Mad Man Blues (1986)
Not A Rebirth, But A Solid Set Nonetheless

It wasn’t easy being a stateside Dr. Feelgood fan. Their trio of great releases, Down By The Jetty, Malpractice and Sneakin’ Suspicion, were righteous, pre-punk blasts of working class pub rock, circa 1975-1977. But then… punk came along, goose-steppin’ all over the band’s stylistic turf of stripped and edgy rock and roll. One year, the Feelgoods were this fresh, energetic new thing. One year later, punk made it all seem tame. Go figure. After Wilko Johnson split in ’77, the group’s footprint in America became almost non-existent, as Sneakin’ Suspicion would be their last released in the USA. Lead vocalist Lee Brilleaux, just like the working man he plays on TV, devoted all his energies to the Feelgood’s live shows, releasing numerous live albums up until his death in 1994. Here’s a great, under-the-radar example from 1986. A raw, rigid collection of oldies and blues numbers given the Feelgood’s distinct 4/4 rhythms and Brilleaux’s pub crawling shout. No substitute for the mid-70s, of course, but a solid resurgence for Brilleaux’s lifelong baby. Keep an eye out for Oil City Confidential, the excellent documentary on the band. Amazon.

Dust My Broom (2:58)
Something You Got (2:40)
Dimples (2:59)
Living On The Highway (3:37)
Tore Down (2:40)
Mad Man Blues (2:25)
I’ve Got News For You (3:57)
My Babe (2:23)
Can’t Find The Lady (3:32)
Rock Me Baby (4:32)


  • Willard
    November 29, 2011 - 08:42 | Permalink

    Search HERE

  • November 29, 2011 - 23:28 | Permalink

    Willard, I don’t delve into everything you post, but any day I visit and see something new is a good day. Please don’t stop, unless you absolutely have to. And thanks.

  • Jerry Lee
    November 30, 2011 - 23:40 | Permalink

    These guys kicked ass, I think I learned about them via Trouser Press, I doubt they got much radio play in Philly. The post-Wilco material was good, especially “Case Of The Shakes” on Stiff, produced by Nick Lowe. Thanks for this Willard, it’s one I don’t have.

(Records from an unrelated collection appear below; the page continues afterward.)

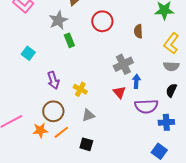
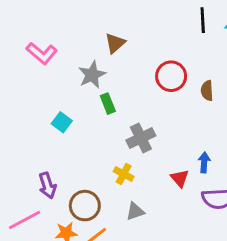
red circle: (102, 21) -> (171, 76), moved
cyan square: (28, 53) -> (62, 122), moved
gray cross: (123, 64) -> (141, 138), moved
purple arrow: (53, 80) -> (47, 185), moved

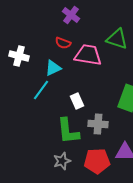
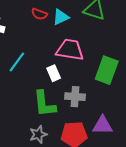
pink trapezoid: (88, 55) -> (70, 50), moved
cyan triangle: (53, 68) -> (61, 17), moved

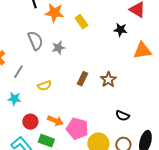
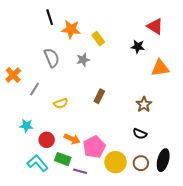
gray star: (58, 48) -> (83, 60), moved
brown star: (108, 80) -> (144, 104), moved
cyan star: (14, 99) -> (26, 126), moved
pink pentagon: (77, 129) -> (94, 147), turned 30

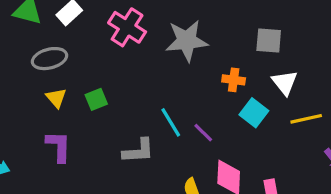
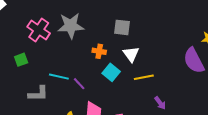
pink cross: (127, 27) -> (39, 30), moved
green square: (96, 99) -> (21, 60), moved
cyan line: (171, 122) -> (59, 77), turned -48

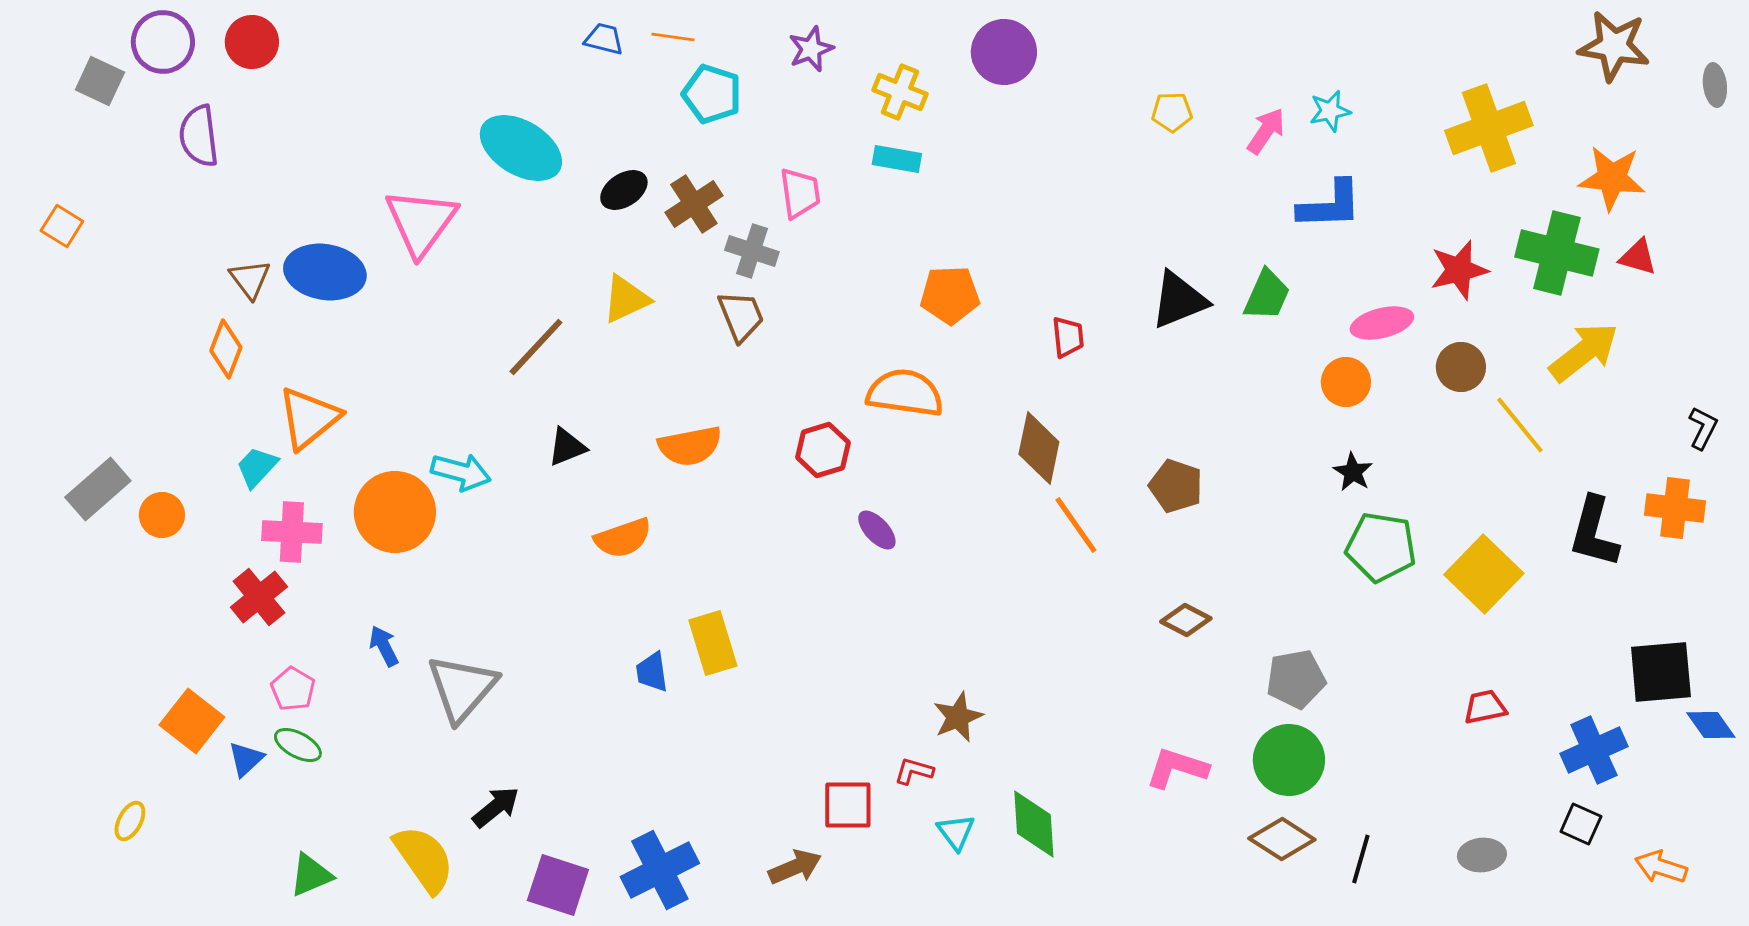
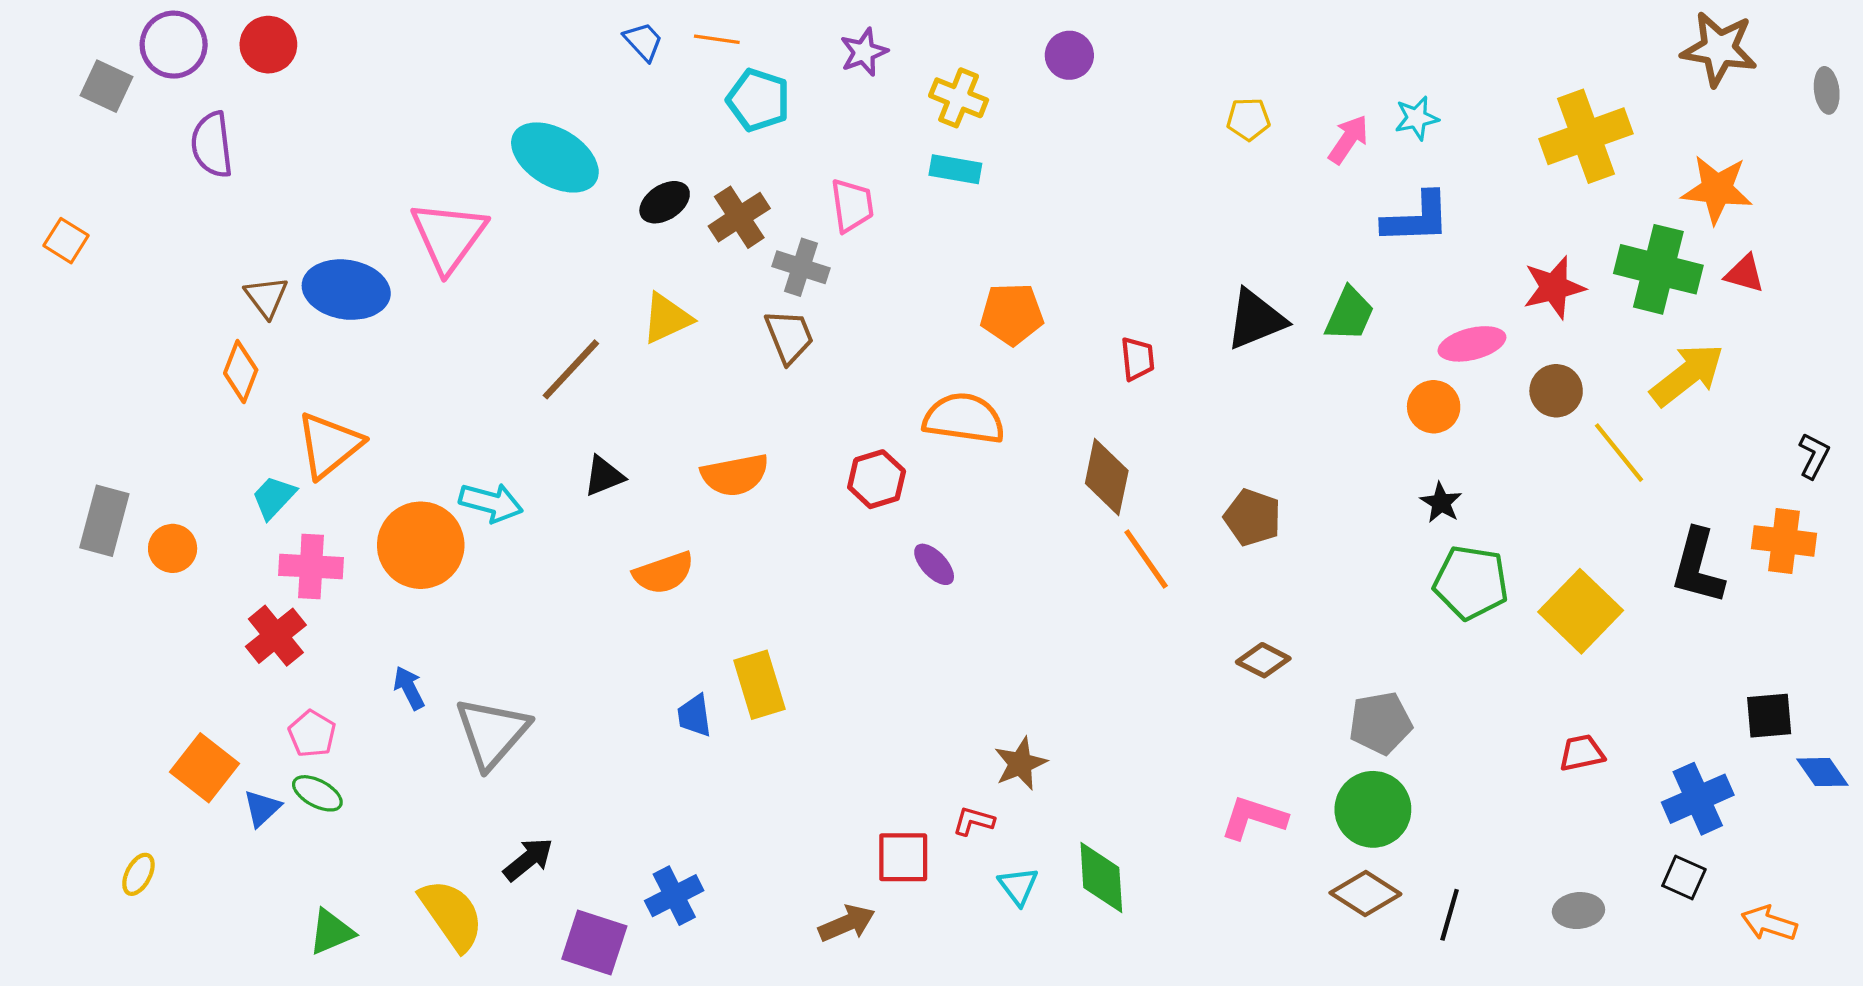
blue trapezoid: (604, 39) -> (643, 41), turned 33
purple circle: (1004, 52) -> (1069, 55), size x0.7
gray rectangle: (98, 489) -> (104, 521), turned -34
black square: (1661, 672) -> (1769, 716), size x0.7
blue cross: (660, 870) -> (674, 896), moved, size x0.7

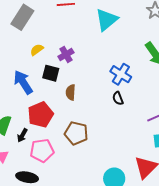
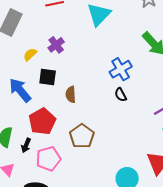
purple cross: (66, 54) -> (56, 45), moved
blue cross: (121, 74) -> (121, 69), turned 35
brown pentagon: (76, 133) -> (82, 136), turned 30

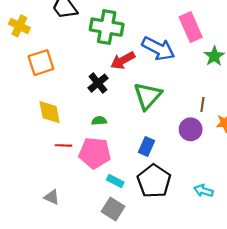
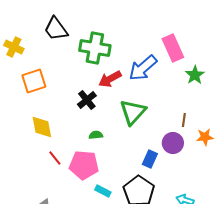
blue arrow: (158, 49) -> (143, 68), turned 112
green semicircle: (99, 121) -> (96, 135), moved
red line: (64, 145) -> (55, 158), turned 49
blue rectangle: (146, 147) -> (150, 159), moved

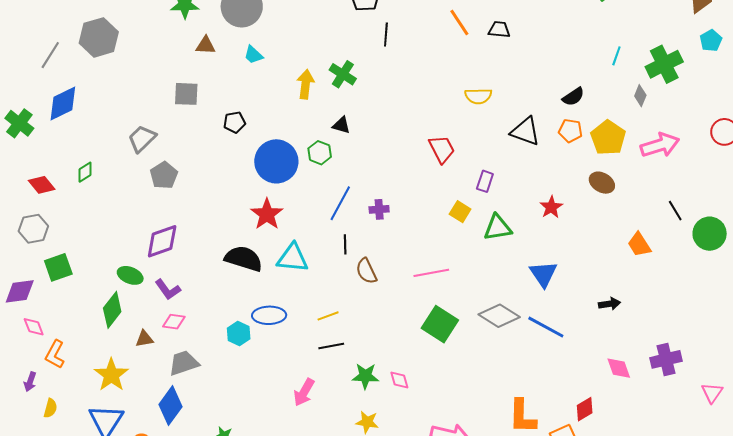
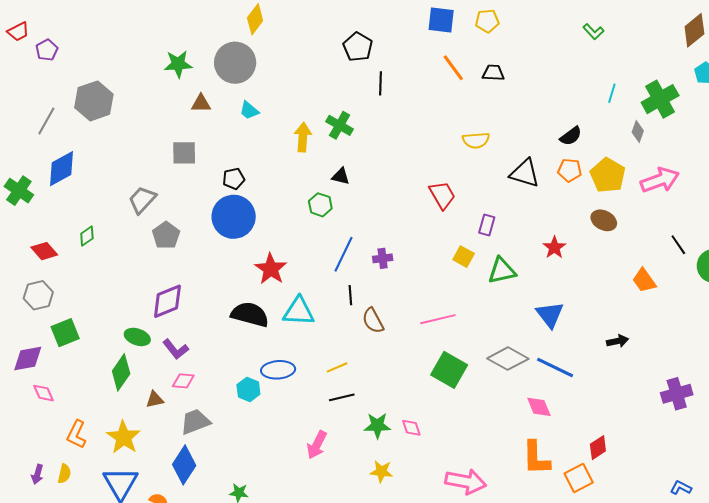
blue circle: (276, 161) -> (234, 217), moved
orange L-shape: (55, 354) -> (76, 434), moved
pink diamond: (619, 368) -> (539, 407), moved
purple arrow: (30, 382) -> (37, 474), moved

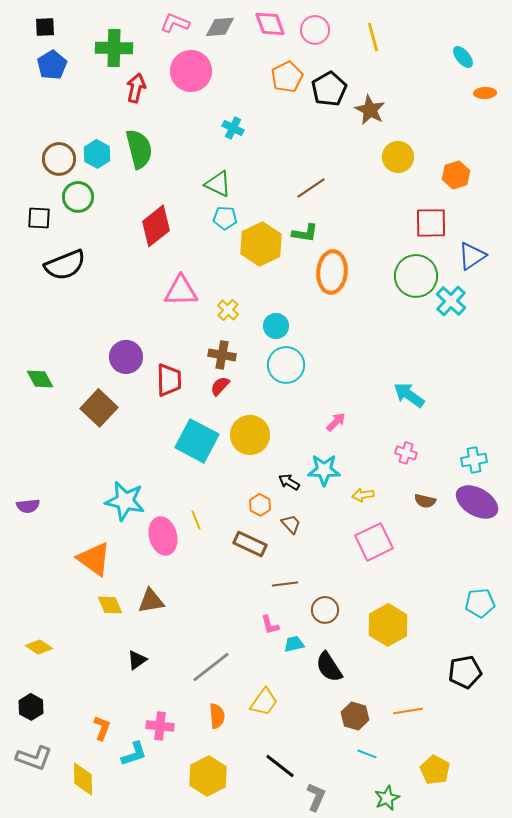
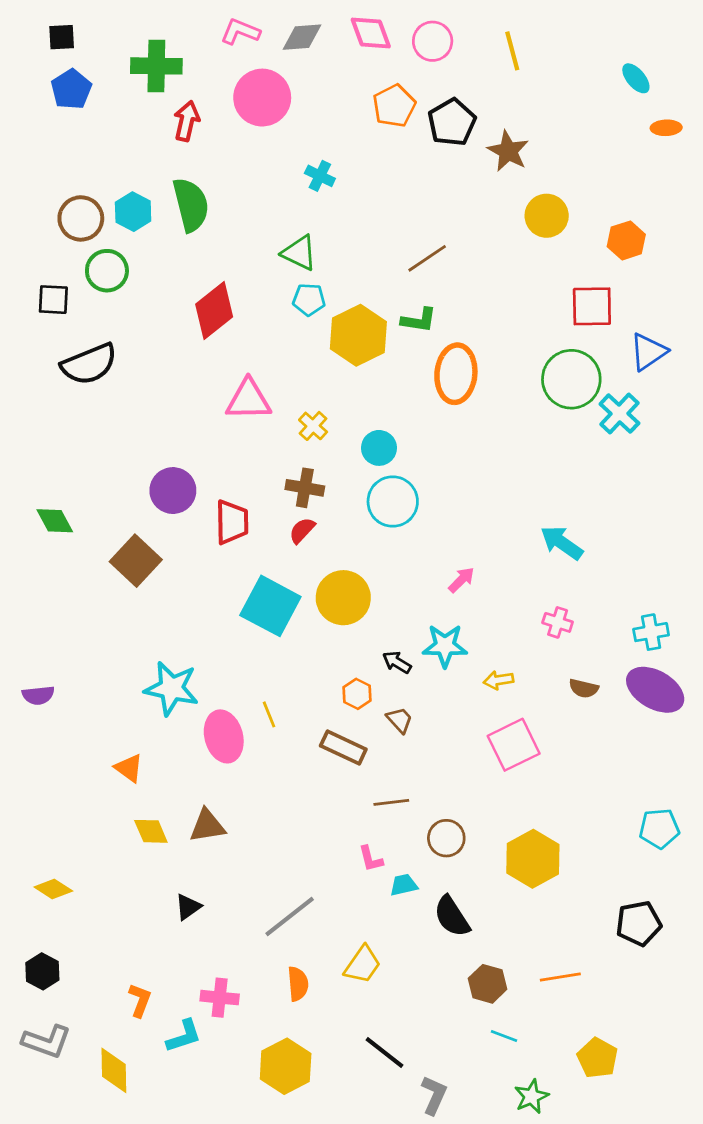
orange triangle: (94, 559) -> (129, 768), size x0.6

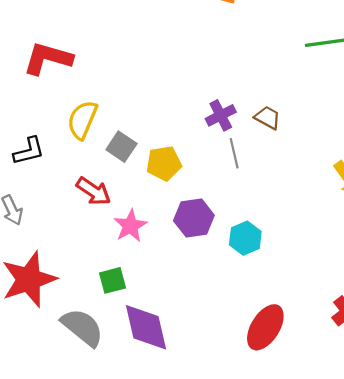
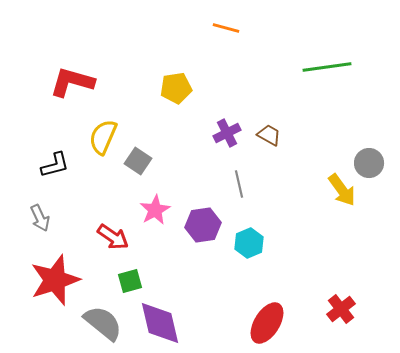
gray line: (234, 153) -> (239, 184), moved
yellow pentagon: (164, 163) -> (176, 88), moved
red arrow: (94, 191) -> (113, 237), moved
pink star: (130, 226) -> (155, 210), moved

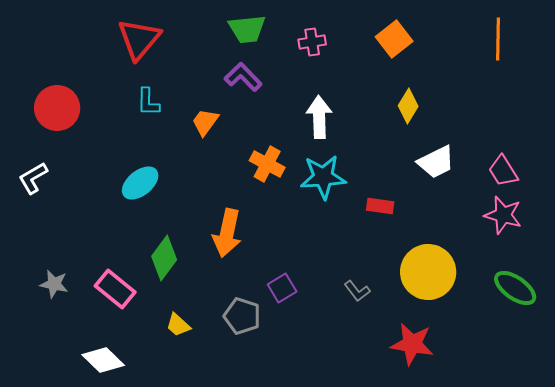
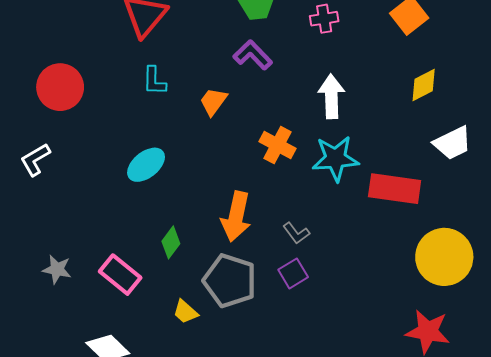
yellow diamond: (408, 106) -> (424, 85), turned 32
red rectangle: (380, 206) -> (395, 189), size x1.8
green diamond: (164, 258) -> (171, 242), size x0.7
gray L-shape: (357, 291) -> (296, 233), moved
gray pentagon: (242, 316) -> (230, 281), moved, size x1.4

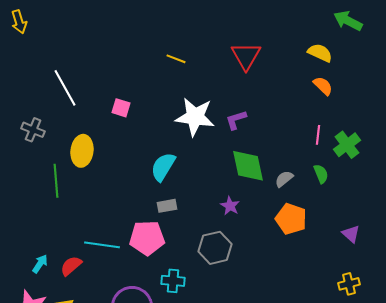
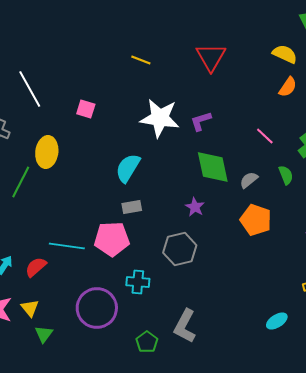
orange semicircle: (323, 86) -> (288, 87), turned 80
pink line: (318, 135) -> (265, 136), moved, turned -54
green line: (56, 181) -> (21, 182), turned 32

  • December 4, 2011 - 05:46 | Permalink

    There are a handful of bands who set the table for the punk movement and Dr. Feelgood was one of the most important (and subsequently, most forgotten). Their importance to the music scene of the mid-seventies can be marked not in their originality but more for their raw energy and immediacy. Thanks for reminding all of us about these guys Willard.

  • December 11, 2011 - 22:17 | Permalink

    Have to state my case for Be Seeing You as the best post-Wilko Feelgoods record, with Gypie Mayo on guitar, though I must say when Wilko and Lee were together, they could do no wrong.